YOUR GOAL -
Output all entries exactly as they appear and skip the pictures.

[Records drawn from a dataset]
++++++++

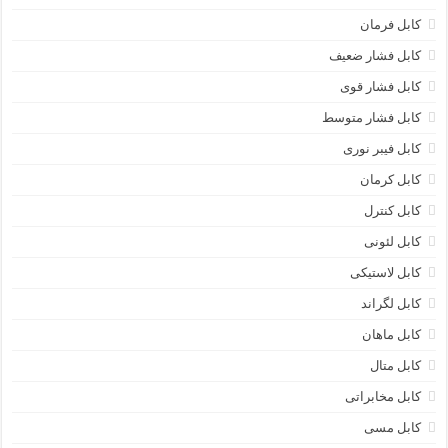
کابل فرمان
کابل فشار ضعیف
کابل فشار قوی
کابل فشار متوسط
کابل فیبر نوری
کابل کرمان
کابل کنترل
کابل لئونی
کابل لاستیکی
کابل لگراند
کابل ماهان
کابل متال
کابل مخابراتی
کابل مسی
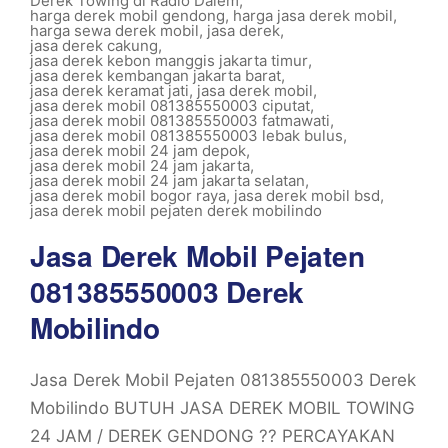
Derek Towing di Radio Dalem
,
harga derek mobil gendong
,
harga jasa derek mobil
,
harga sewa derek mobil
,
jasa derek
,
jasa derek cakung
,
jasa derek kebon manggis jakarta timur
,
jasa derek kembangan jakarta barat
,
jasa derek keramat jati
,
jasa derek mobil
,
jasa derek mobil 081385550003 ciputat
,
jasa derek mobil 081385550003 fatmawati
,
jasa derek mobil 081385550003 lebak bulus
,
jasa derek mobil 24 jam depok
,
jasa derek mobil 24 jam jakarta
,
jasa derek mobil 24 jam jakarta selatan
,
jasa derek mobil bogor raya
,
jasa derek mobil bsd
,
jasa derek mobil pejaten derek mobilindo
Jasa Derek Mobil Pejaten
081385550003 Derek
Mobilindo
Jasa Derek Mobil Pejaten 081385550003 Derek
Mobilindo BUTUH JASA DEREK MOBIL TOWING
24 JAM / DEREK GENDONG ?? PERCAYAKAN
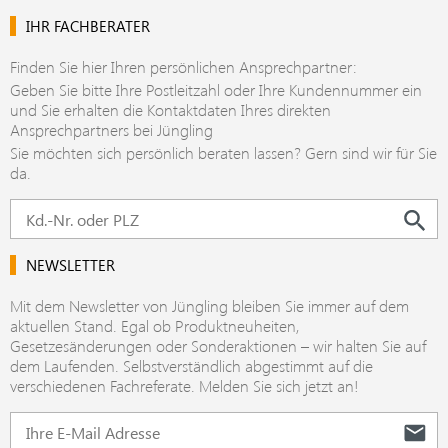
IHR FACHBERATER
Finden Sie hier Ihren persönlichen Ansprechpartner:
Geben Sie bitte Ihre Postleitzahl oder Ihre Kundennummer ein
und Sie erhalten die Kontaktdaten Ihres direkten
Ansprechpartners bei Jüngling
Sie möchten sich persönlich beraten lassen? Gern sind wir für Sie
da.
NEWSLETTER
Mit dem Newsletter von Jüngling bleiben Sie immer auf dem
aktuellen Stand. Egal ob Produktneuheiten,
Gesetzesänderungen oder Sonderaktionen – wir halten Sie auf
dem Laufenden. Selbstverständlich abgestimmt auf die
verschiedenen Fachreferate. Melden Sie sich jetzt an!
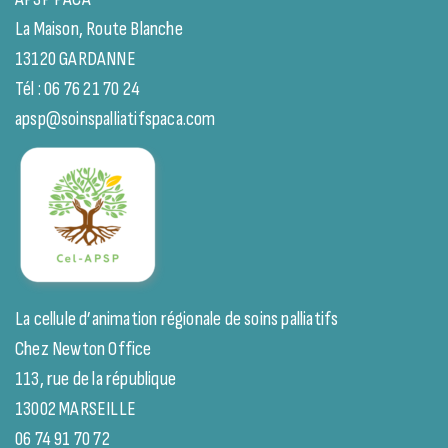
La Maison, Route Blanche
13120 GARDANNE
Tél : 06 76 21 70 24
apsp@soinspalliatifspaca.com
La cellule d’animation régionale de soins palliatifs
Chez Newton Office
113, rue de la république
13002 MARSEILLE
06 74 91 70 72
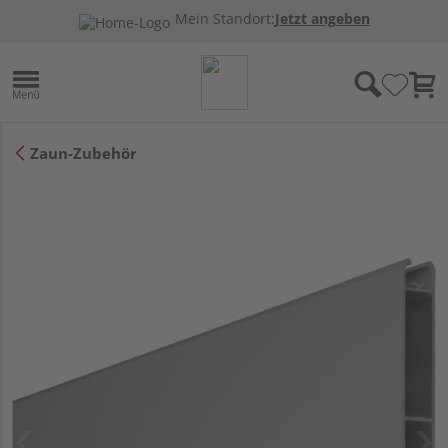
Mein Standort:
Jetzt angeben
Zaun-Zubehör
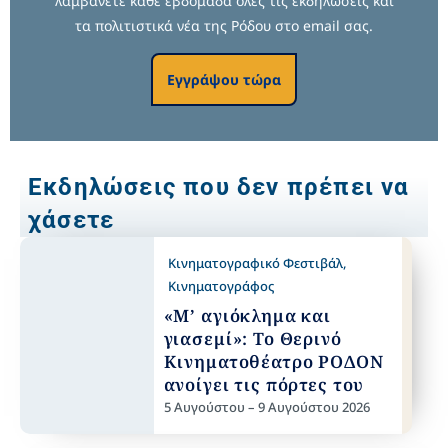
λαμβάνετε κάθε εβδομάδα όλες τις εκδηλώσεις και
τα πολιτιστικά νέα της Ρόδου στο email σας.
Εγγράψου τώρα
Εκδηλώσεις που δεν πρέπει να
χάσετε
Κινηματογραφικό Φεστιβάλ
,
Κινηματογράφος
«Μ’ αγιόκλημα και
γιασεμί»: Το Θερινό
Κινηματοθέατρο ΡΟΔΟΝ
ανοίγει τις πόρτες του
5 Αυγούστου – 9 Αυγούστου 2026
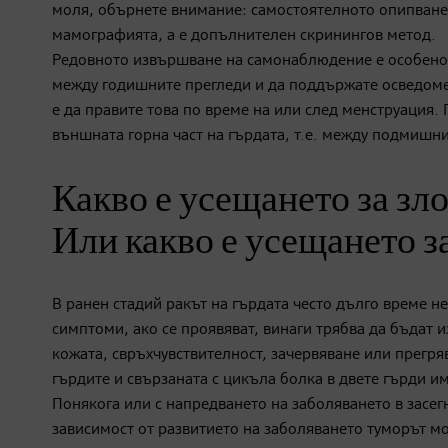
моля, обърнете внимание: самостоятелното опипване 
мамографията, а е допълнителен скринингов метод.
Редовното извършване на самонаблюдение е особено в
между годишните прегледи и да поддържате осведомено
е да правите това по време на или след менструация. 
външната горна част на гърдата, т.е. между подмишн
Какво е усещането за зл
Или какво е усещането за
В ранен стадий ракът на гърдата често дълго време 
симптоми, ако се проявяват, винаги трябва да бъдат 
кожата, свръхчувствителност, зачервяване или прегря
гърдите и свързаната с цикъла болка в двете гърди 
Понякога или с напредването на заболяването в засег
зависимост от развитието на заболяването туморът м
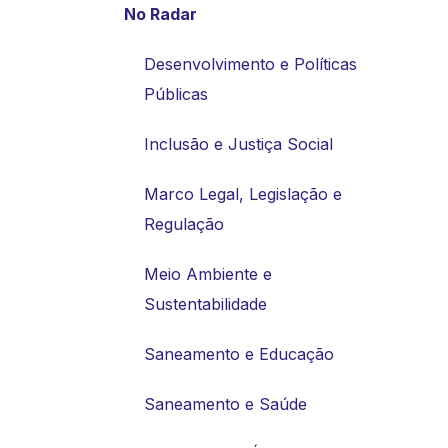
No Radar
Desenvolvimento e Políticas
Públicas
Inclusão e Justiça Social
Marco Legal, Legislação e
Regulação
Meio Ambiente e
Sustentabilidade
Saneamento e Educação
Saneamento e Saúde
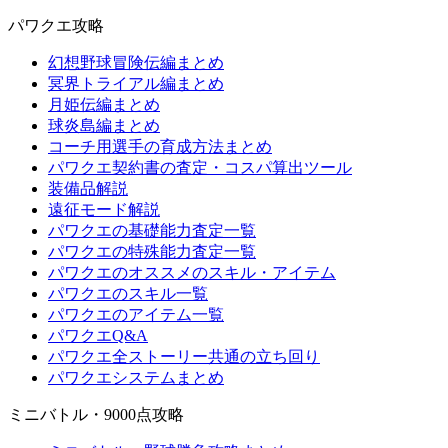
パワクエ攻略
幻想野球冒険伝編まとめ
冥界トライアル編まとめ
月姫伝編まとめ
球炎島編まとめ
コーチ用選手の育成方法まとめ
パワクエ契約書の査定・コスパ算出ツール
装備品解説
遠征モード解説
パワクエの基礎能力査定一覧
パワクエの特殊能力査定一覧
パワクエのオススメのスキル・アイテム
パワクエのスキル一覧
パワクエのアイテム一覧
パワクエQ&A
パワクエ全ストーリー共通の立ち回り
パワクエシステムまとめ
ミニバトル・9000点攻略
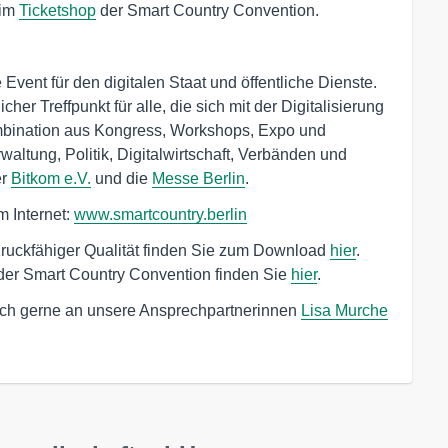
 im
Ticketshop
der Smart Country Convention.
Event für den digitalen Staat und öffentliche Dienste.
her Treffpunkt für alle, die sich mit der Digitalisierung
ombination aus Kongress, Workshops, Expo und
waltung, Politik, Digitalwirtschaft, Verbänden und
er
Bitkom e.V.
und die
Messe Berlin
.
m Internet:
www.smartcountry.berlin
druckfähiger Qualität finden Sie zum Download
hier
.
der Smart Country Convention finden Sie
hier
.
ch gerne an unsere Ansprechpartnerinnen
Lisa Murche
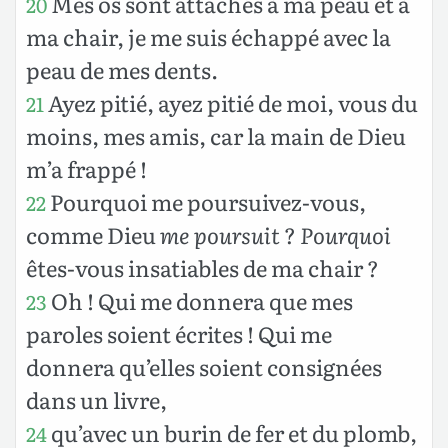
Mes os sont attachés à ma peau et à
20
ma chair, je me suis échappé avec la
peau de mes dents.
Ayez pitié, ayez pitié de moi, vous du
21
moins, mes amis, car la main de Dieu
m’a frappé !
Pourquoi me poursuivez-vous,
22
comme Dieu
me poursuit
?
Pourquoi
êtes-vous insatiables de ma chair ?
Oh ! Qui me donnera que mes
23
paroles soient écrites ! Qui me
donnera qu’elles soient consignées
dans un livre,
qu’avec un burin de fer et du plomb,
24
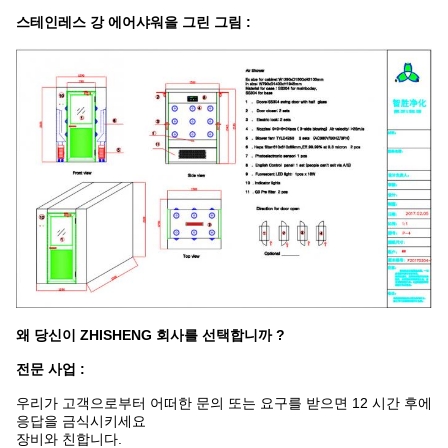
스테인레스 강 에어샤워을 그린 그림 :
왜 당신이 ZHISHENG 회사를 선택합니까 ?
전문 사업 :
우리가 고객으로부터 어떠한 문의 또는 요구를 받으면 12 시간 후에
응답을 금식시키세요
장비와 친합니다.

++++++++

SOLUTION -
کابل فرمان
کابل فشار ضعیف
کابل فشار قوی
کابل فشار متوسط
کابل فیبر نوری
کابل کرمان
کابل کنترل
کابل لئونی
کابل لاستیکی
کابل لگراند
کابل ماهان
کابل متال
کابل مخابراتی
کابل مسی
Derek Towing di Radio Dalem
,
harga derek mobil gendong
,
harga jasa derek mobil
,
harga sewa derek mobil
,
jasa derek
,
jasa derek cakung
,
jasa derek kebon manggis jakarta timur
,
jasa derek kembangan jakarta barat
,
jasa derek keramat jati
,
jasa derek mobil
,
jasa derek mobil 081385550003 ciputat
,
jasa derek mobil 081385550003 fatmawati
,
jasa derek mobil 081385550003 lebak bulus
,
jasa derek mobil 24 jam depok
,
jasa derek mobil 24 jam jakarta
,
jasa derek mobil 24 jam jakarta selatan
,
jasa derek mobil bogor raya
,
jasa derek mobil bsd
,
jasa derek mobil pejaten derek mobilindo
Jasa Derek Mobil Pejaten
081385550003 Derek
Mobilindo
Jasa Derek Mobil Pejaten 081385550003 Derek
Mobilindo BUTUH JASA DEREK MOBIL TOWING
24 JAM / DEREK GENDONG ?? PERCAYAKAN
IHR FACHBERATER
Finden Sie hier Ihren persönlichen Ansprechpartner:
Geben Sie bitte Ihre Postleitzahl oder Ihre Kundennummer ein
und Sie erhalten die Kontaktdaten Ihres direkten
Ansprechpartners bei Jüngling
Sie möchten sich persönlich beraten lassen? Gern sind wir für Sie
da.
NEWSLETTER
Mit dem Newsletter von Jüngling bleiben Sie immer auf dem
aktuellen Stand. Egal ob Produktneuheiten,
Gesetzesänderungen oder Sonderaktionen – wir halten Sie auf
dem Laufenden. Selbstverständlich abgestimmt auf die
verschiedenen Fachreferate. Melden Sie sich jetzt an!
La Maison, Route Blanche
13120 GARDANNE
Tél : 06 76 21 70 24
apsp@soinspalliatifspaca.com
La cellule d’animation régionale de soins palliatifs
Chez Newton Office
113, rue de la république
13002 MARSEILLE
06 74 91 70 72
Mein Standort:
Jetzt angeben
Zaun-Zubehör
λαμβάνετε κάθε εβδομάδα όλες τις εκδηλώσεις και
τα πολιτιστικά νέα της Ρόδου στο email σας.
Εγγράψου τώρα
Εκδηλώσεις που δεν πρέπει να
χάσετε
Κινηματογραφικό Φεστιβάλ
,
Κινηματογράφος
«Μ’ αγιόκλημα και
γιασεμί»: Το Θερινό
Κινηματοθέατρο ΡΟΔΟΝ
ανοίγει τις πόρτες του
5 Αυγούστου – 9 Αυγούστου 2026
моля, обърнете внимание: самостоятелното опипване 
мамографията, а е допълнителен скринингов метод.
Редовното извършване на самонаблюдение е особено в
между годишните прегледи и да поддържате осведомено
е да правите това по време на или след менструация. 
външната горна част на гърдата, т.е. между подмишн
Какво е усещането за зл
Или какво е усещането за
В ранен стадий ракът на гърдата често дълго време 
симптоми, ако се проявяват, винаги трябва да бъдат 
кожата, свръхчувствителност, зачервяване или прегря
гърдите и свързаната с цикъла болка в двете гърди 
Понякога или с напредването на заболяването в засег
зависимост от развитието на заболяването туморът м
No Radar
Desenvolvimento e Políticas
Públicas
Inclusão e Justiça Social
Marco Legal, Legislação e
Regulação
Meio Ambiente e
Sustentabilidade
Saneamento e Educação
Saneamento e Saúde
パワクエ攻略
幻想野球冒険伝編まとめ
冥界トライアル編まとめ
月姫伝編まとめ
球炎島編まとめ
コーチ用選手の育成方法まとめ
パワクエ契約書の査定・コスパ算出ツール
装備品解説
遠征モード解説
パワクエの基礎能力査定一覧
パワクエの特殊能力査定一覧
パワクエのオススメのスキル・アイテム
パワクエのスキル一覧
パワクエのアイテム一覧
パワクエQ&A
パワクエ全ストーリー共通の立ち回り
パワクエシステムまとめ
ミニバトル・9000点攻略
 im
Ticketshop
der Smart Country Convention.
Event für den digitalen Staat und öffentliche Dienste.
her Treffpunkt für alle, die sich mit der Digitalisierung
ombination aus Kongress, Workshops, Expo und
waltung, Politik, Digitalwirtschaft, Verbänden und
er
Bitkom e.V.
und die
Messe Berlin
.
m Internet:
www.smartcountry.berlin
druckfähiger Qualität finden Sie zum Download
hier
.
der Smart Country Convention finden Sie
hier
.
ch gerne an unsere Ansprechpartnerinnen
Lisa Murche
Mes os sont attachés à ma peau et à
20
ma chair, je me suis échappé avec la
peau de mes dents.
Ayez pitié, ayez pitié de moi, vous du
21
moins, mes amis, car la main de Dieu
m’a frappé !
Pourquoi me poursuivez-vous,
22
comme Dieu
me poursuit
?
Pourquoi
êtes-vous insatiables de ma chair ?
Oh ! Qui me donnera que mes
23
paroles soient écrites ! Qui me
donnera qu’elles soient consignées
dans un livre,
qu’avec un burin de fer et du plomb,
24
스테인레스 강 에어샤워을 그린 그림 :
왜 당신이 ZHISHENG 회사를 선택합니까 ?
전문 사업 :
우리가 고객으로부터 어떠한 문의 또는 요구를 받으면 12 시간 후에
응답을 금식시키세요
장비와 친합니다.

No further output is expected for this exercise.